Zerochan.net is one of famous anime/game/CG imageboards with strong community and modest crossposting with other imageboards.
It has specific tagging system - close to e-shuushuu-net - but not to mainstream danbooru / safebooru / yande-re / konachan / sankaku.
That's why Zerochan is a good distinct source for investigation of non-photographic images and their metadata.
This release devoted to paleonthologic part of board **from very start till 31.12.2014 (ID=1820227)** right before [2015-2016 release](https://nyaa.si/view/1313832)
The enormous volume of initial images (~650 GB) brought within reasonable limit with **selective sampling** described below.
#### Release contains:
- **313.044 JPG images in 183 zipped folders** partitioned by 10.000-th ID
* filtered by initial size
~ least(image_height,image_width)>=1080 -- fullHD wallpapers as minimum
~ image_height*image_width>=1200000 -- 1100x1100 included
~ image_width/image_height between 0.32 and 3.2 -- not too disproportional
* renamed **"zerochan - id - up_to_3_sources ~ up_to_5_characters (up_to_2_artists).ext"**
~ tags concatenated via "+", spaces replaced with underscores
~ maximum file name length 220 symbols, characters tags may be truncated if too long
* some gentle deduplication made
- metadata for every image **ZERO_POSTS_2014.TSV** in root folder **313.036 rows**
* from imageboard (original file URL, upload date)
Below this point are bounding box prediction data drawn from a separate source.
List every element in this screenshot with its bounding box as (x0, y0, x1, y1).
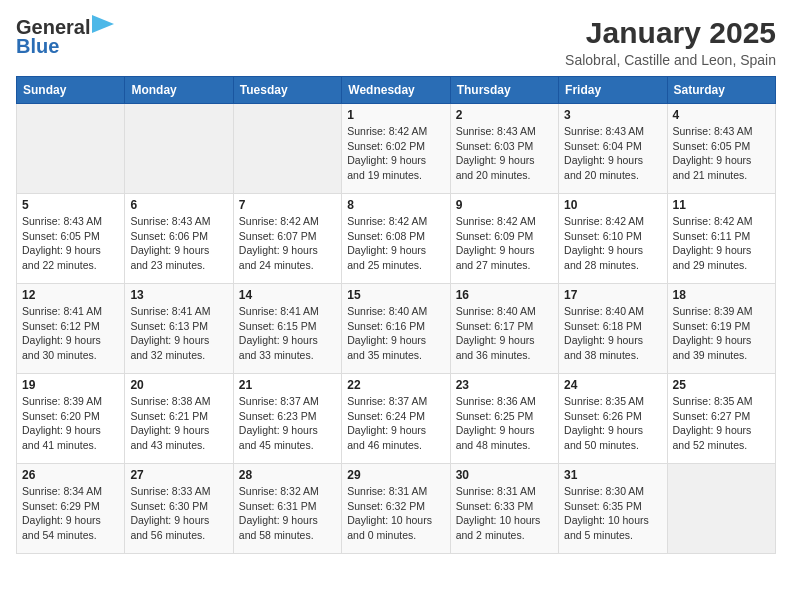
day-info: Sunrise: 8:41 AM Sunset: 6:13 PM Dayligh… (130, 304, 227, 363)
day-number: 31 (564, 468, 661, 482)
calendar-cell: 24Sunrise: 8:35 AM Sunset: 6:26 PM Dayli… (559, 374, 667, 464)
day-info: Sunrise: 8:39 AM Sunset: 6:20 PM Dayligh… (22, 394, 119, 453)
day-number: 11 (673, 198, 770, 212)
day-number: 8 (347, 198, 444, 212)
day-number: 29 (347, 468, 444, 482)
calendar-cell: 9Sunrise: 8:42 AM Sunset: 6:09 PM Daylig… (450, 194, 558, 284)
calendar-cell: 3Sunrise: 8:43 AM Sunset: 6:04 PM Daylig… (559, 104, 667, 194)
calendar-cell: 16Sunrise: 8:40 AM Sunset: 6:17 PM Dayli… (450, 284, 558, 374)
day-info: Sunrise: 8:43 AM Sunset: 6:04 PM Dayligh… (564, 124, 661, 183)
day-info: Sunrise: 8:31 AM Sunset: 6:33 PM Dayligh… (456, 484, 553, 543)
day-info: Sunrise: 8:42 AM Sunset: 6:08 PM Dayligh… (347, 214, 444, 273)
day-info: Sunrise: 8:34 AM Sunset: 6:29 PM Dayligh… (22, 484, 119, 543)
calendar-cell: 25Sunrise: 8:35 AM Sunset: 6:27 PM Dayli… (667, 374, 775, 464)
day-number: 17 (564, 288, 661, 302)
weekday-header: Sunday (17, 77, 125, 104)
calendar-cell: 7Sunrise: 8:42 AM Sunset: 6:07 PM Daylig… (233, 194, 341, 284)
page-header: General Blue January 2025 Salobral, Cast… (16, 16, 776, 68)
weekday-header: Wednesday (342, 77, 450, 104)
calendar-cell: 5Sunrise: 8:43 AM Sunset: 6:05 PM Daylig… (17, 194, 125, 284)
day-number: 14 (239, 288, 336, 302)
day-info: Sunrise: 8:35 AM Sunset: 6:27 PM Dayligh… (673, 394, 770, 453)
day-info: Sunrise: 8:42 AM Sunset: 6:09 PM Dayligh… (456, 214, 553, 273)
day-info: Sunrise: 8:42 AM Sunset: 6:10 PM Dayligh… (564, 214, 661, 273)
calendar-cell: 18Sunrise: 8:39 AM Sunset: 6:19 PM Dayli… (667, 284, 775, 374)
calendar-cell: 6Sunrise: 8:43 AM Sunset: 6:06 PM Daylig… (125, 194, 233, 284)
day-number: 12 (22, 288, 119, 302)
day-info: Sunrise: 8:38 AM Sunset: 6:21 PM Dayligh… (130, 394, 227, 453)
day-info: Sunrise: 8:40 AM Sunset: 6:17 PM Dayligh… (456, 304, 553, 363)
day-number: 13 (130, 288, 227, 302)
day-info: Sunrise: 8:39 AM Sunset: 6:19 PM Dayligh… (673, 304, 770, 363)
day-number: 30 (456, 468, 553, 482)
location: Salobral, Castille and Leon, Spain (565, 52, 776, 68)
day-number: 10 (564, 198, 661, 212)
calendar-cell: 21Sunrise: 8:37 AM Sunset: 6:23 PM Dayli… (233, 374, 341, 464)
calendar-cell: 31Sunrise: 8:30 AM Sunset: 6:35 PM Dayli… (559, 464, 667, 554)
day-number: 24 (564, 378, 661, 392)
calendar-cell (125, 104, 233, 194)
day-number: 6 (130, 198, 227, 212)
weekday-header: Thursday (450, 77, 558, 104)
day-info: Sunrise: 8:41 AM Sunset: 6:15 PM Dayligh… (239, 304, 336, 363)
weekday-header: Monday (125, 77, 233, 104)
calendar-cell (17, 104, 125, 194)
title-block: January 2025 Salobral, Castille and Leon… (565, 16, 776, 68)
day-number: 3 (564, 108, 661, 122)
day-info: Sunrise: 8:43 AM Sunset: 6:05 PM Dayligh… (673, 124, 770, 183)
day-number: 18 (673, 288, 770, 302)
weekday-header: Friday (559, 77, 667, 104)
day-number: 22 (347, 378, 444, 392)
svg-marker-0 (92, 15, 114, 33)
day-number: 15 (347, 288, 444, 302)
calendar-cell (667, 464, 775, 554)
day-info: Sunrise: 8:42 AM Sunset: 6:11 PM Dayligh… (673, 214, 770, 273)
calendar-cell: 13Sunrise: 8:41 AM Sunset: 6:13 PM Dayli… (125, 284, 233, 374)
day-number: 2 (456, 108, 553, 122)
calendar-cell: 19Sunrise: 8:39 AM Sunset: 6:20 PM Dayli… (17, 374, 125, 464)
calendar-header: SundayMondayTuesdayWednesdayThursdayFrid… (17, 77, 776, 104)
day-info: Sunrise: 8:35 AM Sunset: 6:26 PM Dayligh… (564, 394, 661, 453)
calendar-cell: 12Sunrise: 8:41 AM Sunset: 6:12 PM Dayli… (17, 284, 125, 374)
day-info: Sunrise: 8:42 AM Sunset: 6:02 PM Dayligh… (347, 124, 444, 183)
calendar-cell: 2Sunrise: 8:43 AM Sunset: 6:03 PM Daylig… (450, 104, 558, 194)
calendar-cell: 10Sunrise: 8:42 AM Sunset: 6:10 PM Dayli… (559, 194, 667, 284)
calendar-cell (233, 104, 341, 194)
calendar-cell: 15Sunrise: 8:40 AM Sunset: 6:16 PM Dayli… (342, 284, 450, 374)
day-info: Sunrise: 8:43 AM Sunset: 6:05 PM Dayligh… (22, 214, 119, 273)
day-info: Sunrise: 8:37 AM Sunset: 6:24 PM Dayligh… (347, 394, 444, 453)
day-number: 28 (239, 468, 336, 482)
month-title: January 2025 (565, 16, 776, 50)
logo: General Blue (16, 16, 114, 58)
day-info: Sunrise: 8:31 AM Sunset: 6:32 PM Dayligh… (347, 484, 444, 543)
calendar-cell: 28Sunrise: 8:32 AM Sunset: 6:31 PM Dayli… (233, 464, 341, 554)
day-number: 4 (673, 108, 770, 122)
day-info: Sunrise: 8:33 AM Sunset: 6:30 PM Dayligh… (130, 484, 227, 543)
day-info: Sunrise: 8:42 AM Sunset: 6:07 PM Dayligh… (239, 214, 336, 273)
calendar-cell: 8Sunrise: 8:42 AM Sunset: 6:08 PM Daylig… (342, 194, 450, 284)
day-info: Sunrise: 8:43 AM Sunset: 6:03 PM Dayligh… (456, 124, 553, 183)
day-info: Sunrise: 8:40 AM Sunset: 6:16 PM Dayligh… (347, 304, 444, 363)
calendar-table: SundayMondayTuesdayWednesdayThursdayFrid… (16, 76, 776, 554)
calendar-cell: 11Sunrise: 8:42 AM Sunset: 6:11 PM Dayli… (667, 194, 775, 284)
calendar-cell: 23Sunrise: 8:36 AM Sunset: 6:25 PM Dayli… (450, 374, 558, 464)
calendar-cell: 4Sunrise: 8:43 AM Sunset: 6:05 PM Daylig… (667, 104, 775, 194)
calendar-cell: 30Sunrise: 8:31 AM Sunset: 6:33 PM Dayli… (450, 464, 558, 554)
day-number: 23 (456, 378, 553, 392)
day-info: Sunrise: 8:37 AM Sunset: 6:23 PM Dayligh… (239, 394, 336, 453)
day-number: 16 (456, 288, 553, 302)
calendar-cell: 22Sunrise: 8:37 AM Sunset: 6:24 PM Dayli… (342, 374, 450, 464)
calendar-cell: 1Sunrise: 8:42 AM Sunset: 6:02 PM Daylig… (342, 104, 450, 194)
day-info: Sunrise: 8:36 AM Sunset: 6:25 PM Dayligh… (456, 394, 553, 453)
calendar-cell: 20Sunrise: 8:38 AM Sunset: 6:21 PM Dayli… (125, 374, 233, 464)
calendar-cell: 26Sunrise: 8:34 AM Sunset: 6:29 PM Dayli… (17, 464, 125, 554)
day-number: 7 (239, 198, 336, 212)
day-number: 26 (22, 468, 119, 482)
day-info: Sunrise: 8:41 AM Sunset: 6:12 PM Dayligh… (22, 304, 119, 363)
weekday-header: Tuesday (233, 77, 341, 104)
day-number: 9 (456, 198, 553, 212)
calendar-cell: 27Sunrise: 8:33 AM Sunset: 6:30 PM Dayli… (125, 464, 233, 554)
day-info: Sunrise: 8:30 AM Sunset: 6:35 PM Dayligh… (564, 484, 661, 543)
day-info: Sunrise: 8:43 AM Sunset: 6:06 PM Dayligh… (130, 214, 227, 273)
day-number: 19 (22, 378, 119, 392)
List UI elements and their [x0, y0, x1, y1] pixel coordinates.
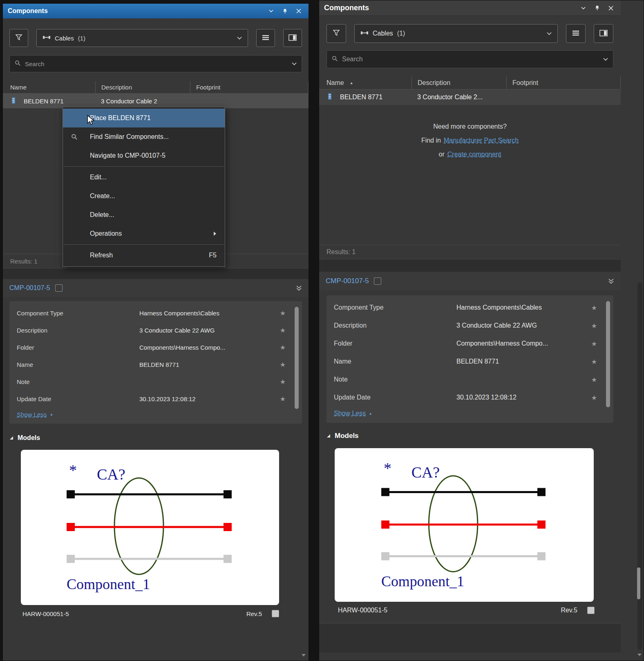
model-preview[interactable]: * CA? Component_1 — [335, 448, 594, 602]
search-dropdown-chevron-icon[interactable] — [292, 62, 297, 65]
scroll-down-arrow-icon[interactable] — [637, 651, 642, 658]
menu-item-refresh[interactable]: RefreshF5 — [63, 246, 225, 265]
star-icon[interactable]: ★ — [586, 394, 597, 402]
collapse-double-chevron-icon[interactable] — [296, 285, 302, 291]
property-row: Note★ — [334, 371, 597, 389]
property-row: Update Date30.10.2023 12:08:12★ — [17, 390, 286, 407]
model-revision: Rev.5 — [561, 607, 577, 614]
search-input[interactable] — [342, 56, 599, 63]
menu-item-delete[interactable]: Delete... — [63, 205, 225, 224]
star-icon[interactable]: ★ — [586, 358, 597, 366]
schematic-asterisk: * — [384, 460, 391, 477]
panel-layout-button[interactable] — [283, 29, 302, 47]
menu-item-edit[interactable]: Edit... — [63, 168, 225, 187]
category-count: (1) — [78, 35, 85, 42]
revision-checkbox[interactable] — [587, 607, 595, 614]
star-icon[interactable]: ★ — [275, 326, 286, 334]
panel-titlebar: Components — [3, 4, 309, 18]
property-value: 3 Conductor Cable 22 AWG — [456, 322, 586, 329]
property-value: 30.10.2023 12:08:12 — [139, 395, 275, 402]
property-value: 3 Conductor Cable 22 AWG — [139, 327, 275, 334]
column-header-name[interactable]: Name — [3, 81, 95, 93]
property-label: Folder — [334, 340, 456, 347]
component-row[interactable]: BELDEN 8771 3 Conductor Cable 2 — [3, 94, 309, 108]
menu-item-navigate[interactable]: Navigate to CMP-00107-5 — [63, 146, 225, 165]
close-icon[interactable] — [294, 7, 304, 16]
split-layout-icon — [288, 34, 297, 42]
component-row[interactable]: BELDEN 8771 3 Conductor Cable 2... — [319, 89, 621, 105]
list-view-button[interactable] — [256, 29, 275, 47]
component-checkbox[interactable] — [55, 284, 63, 292]
mouse-cursor-icon — [87, 115, 94, 125]
collapse-double-chevron-icon[interactable] — [608, 278, 614, 284]
search-input[interactable] — [25, 60, 288, 67]
close-icon[interactable] — [606, 4, 616, 13]
panel-scrollbar-thumb[interactable] — [637, 567, 640, 599]
search-box[interactable] — [326, 50, 613, 68]
filter-button[interactable] — [9, 29, 28, 47]
properties-scrollbar[interactable] — [295, 307, 299, 409]
empty-state-title: Need more components? — [319, 120, 621, 134]
panel-titlebar: Components — [319, 0, 621, 16]
table-header: Name Description Footprint — [3, 81, 309, 94]
category-dropdown[interactable]: Cables (1) — [36, 29, 248, 47]
menu-item-find-similar[interactable]: Find Similar Components... — [63, 127, 225, 146]
menu-shortcut: F5 — [209, 252, 217, 259]
component-icon — [10, 97, 16, 105]
show-less-link[interactable]: Show Less▲ — [17, 407, 286, 421]
column-header-description[interactable]: Description — [95, 81, 190, 93]
filter-button[interactable] — [326, 24, 346, 43]
pin-icon[interactable] — [280, 7, 290, 16]
manufacturer-part-search-link[interactable]: Manufacturer Part Search — [444, 134, 519, 147]
component-checkbox[interactable] — [374, 277, 381, 285]
component-id-link[interactable]: CMP-00107-5 — [9, 284, 50, 292]
list-empty-area: Need more components? Find inManufacture… — [319, 105, 621, 245]
star-icon[interactable]: ★ — [275, 361, 286, 368]
schematic-label: Component_1 — [67, 576, 150, 592]
property-row: Note★ — [17, 373, 286, 390]
panel-title: Components — [324, 4, 369, 12]
panel-layout-button[interactable] — [594, 24, 613, 43]
property-label: Description — [17, 327, 139, 334]
star-icon[interactable]: ★ — [275, 378, 286, 386]
component-id-link[interactable]: CMP-00107-5 — [326, 277, 369, 285]
revision-checkbox[interactable] — [272, 610, 279, 617]
star-icon[interactable]: ★ — [586, 304, 597, 312]
star-icon[interactable]: ★ — [586, 340, 597, 348]
schematic-designator: CA? — [97, 466, 125, 483]
menu-item-operations[interactable]: Operations — [63, 224, 225, 243]
model-preview[interactable]: * CA? Component_1 — [21, 450, 279, 605]
create-component-link[interactable]: Create component — [447, 147, 501, 161]
pin-icon[interactable] — [592, 4, 602, 13]
search-dropdown-chevron-icon[interactable] — [603, 58, 608, 61]
panel-menu-chevron-icon[interactable] — [266, 7, 276, 16]
search-box[interactable] — [9, 55, 302, 72]
category-dropdown[interactable]: Cables (1) — [354, 24, 558, 43]
models-section-header[interactable]: Models — [326, 432, 621, 440]
column-header-footprint[interactable]: Footprint — [190, 81, 309, 93]
panel-scrollbar-track[interactable] — [637, 282, 642, 650]
scroll-down-arrow-icon[interactable] — [301, 651, 306, 658]
star-icon[interactable]: ★ — [586, 376, 597, 384]
column-header-footprint[interactable]: Footprint — [506, 76, 621, 89]
show-less-link[interactable]: Show Less▲ — [334, 406, 597, 420]
model-footer: HARW-000051-5 Rev.5 — [22, 610, 279, 617]
menu-item-create[interactable]: Create... — [63, 187, 225, 205]
cable-icon — [42, 34, 51, 42]
chevron-down-icon — [547, 32, 552, 35]
panel-title: Components — [8, 7, 48, 15]
star-icon[interactable]: ★ — [586, 322, 597, 330]
search-icon — [15, 60, 21, 67]
list-view-button[interactable] — [566, 24, 586, 43]
panel-menu-chevron-icon[interactable] — [578, 4, 588, 13]
details-header: CMP-00107-5 — [3, 279, 309, 297]
property-label: Component Type — [334, 304, 456, 311]
column-header-name[interactable]: Name▲ — [319, 76, 411, 89]
star-icon[interactable]: ★ — [275, 395, 286, 403]
models-section-header[interactable]: Models — [9, 434, 309, 442]
star-icon[interactable]: ★ — [275, 309, 286, 317]
star-icon[interactable]: ★ — [275, 344, 286, 351]
column-header-description[interactable]: Description — [411, 76, 506, 89]
properties-scrollbar[interactable] — [606, 301, 610, 407]
schematic-asterisk: * — [69, 462, 77, 479]
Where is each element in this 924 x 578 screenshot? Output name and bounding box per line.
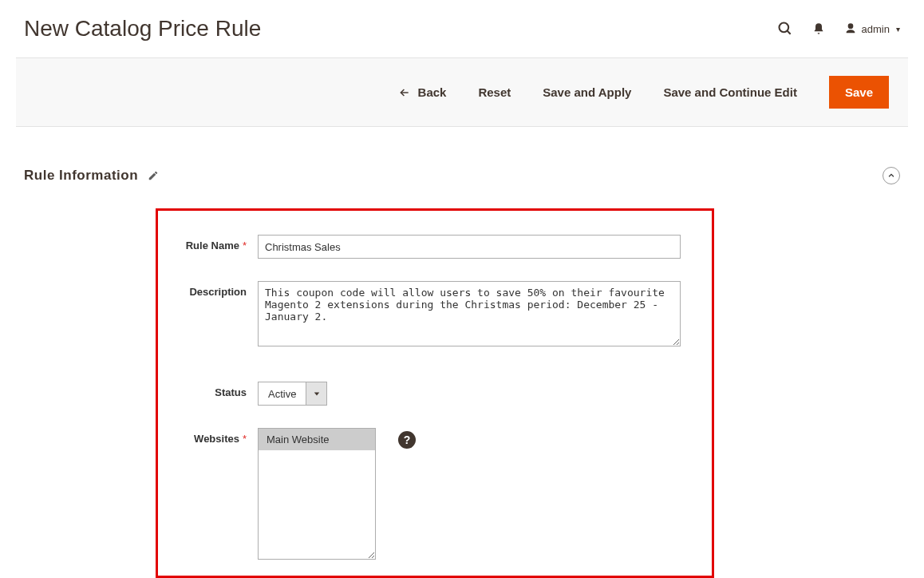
chevron-down-icon: ▾: [896, 25, 900, 34]
description-row: Description This coupon code will allow …: [174, 281, 696, 350]
rule-name-input[interactable]: [258, 235, 681, 259]
back-label: Back: [418, 85, 447, 99]
svg-marker-3: [314, 392, 319, 395]
websites-multiselect[interactable]: Main Website: [258, 428, 376, 560]
page-title: New Catalog Price Rule: [24, 16, 261, 42]
websites-label: Websites*: [174, 428, 258, 445]
required-mark: *: [243, 433, 247, 445]
rule-name-row: Rule Name*: [174, 235, 696, 259]
section-title-block: Rule Information: [24, 168, 159, 184]
action-bar: Back Reset Save and Apply Save and Conti…: [16, 57, 908, 127]
header-icons: admin ▾: [777, 21, 900, 37]
search-icon[interactable]: [777, 21, 793, 37]
description-input[interactable]: This coupon code will allow users to sav…: [258, 281, 681, 346]
save-and-apply-button[interactable]: Save and Apply: [543, 85, 631, 99]
user-icon: [844, 22, 857, 35]
websites-row: Websites* Main Website ?: [174, 428, 696, 560]
required-mark: *: [243, 240, 247, 251]
admin-username: admin: [862, 23, 890, 35]
section-title: Rule Information: [24, 168, 138, 184]
notifications-icon[interactable]: [812, 22, 825, 36]
section-header: Rule Information: [16, 167, 908, 184]
edit-icon[interactable]: [148, 170, 159, 181]
svg-point-0: [779, 23, 788, 33]
status-dropdown-button[interactable]: [306, 382, 326, 405]
save-button[interactable]: Save: [829, 76, 889, 109]
chevron-up-icon: [887, 172, 895, 180]
reset-button[interactable]: Reset: [478, 85, 511, 99]
caret-down-icon: [314, 390, 320, 397]
help-icon[interactable]: ?: [398, 431, 416, 449]
status-row: Status Active: [174, 382, 696, 406]
back-button[interactable]: Back: [397, 85, 447, 99]
status-label: Status: [174, 382, 258, 398]
status-select[interactable]: Active: [258, 382, 327, 406]
svg-line-1: [787, 31, 790, 34]
description-label: Description: [174, 281, 258, 298]
rule-name-label: Rule Name*: [174, 235, 258, 251]
collapse-toggle[interactable]: [883, 167, 900, 184]
admin-account-menu[interactable]: admin ▾: [844, 22, 900, 35]
arrow-left-icon: [397, 87, 412, 98]
page-header: New Catalog Price Rule admin ▾: [16, 0, 908, 49]
highlighted-form-area: Rule Name* Description This coupon code …: [156, 208, 714, 578]
save-and-continue-button[interactable]: Save and Continue Edit: [663, 85, 797, 99]
status-value: Active: [259, 382, 306, 405]
websites-option-main[interactable]: Main Website: [259, 429, 375, 450]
* image info (size, volume, md5 etc) both for original and sample
- tag info for Copyright / Characters / Artists and more **ZERO_TAGS_2014.TSV** with 1.815.947 rows
* as parsed from site with Unicode suppressed / replaced
* many of them used in file naming but there are a lot of more
#### About sampling:
Huge total size of initial images leads to unpractical torrent release - too big and not too worthy to be supportible.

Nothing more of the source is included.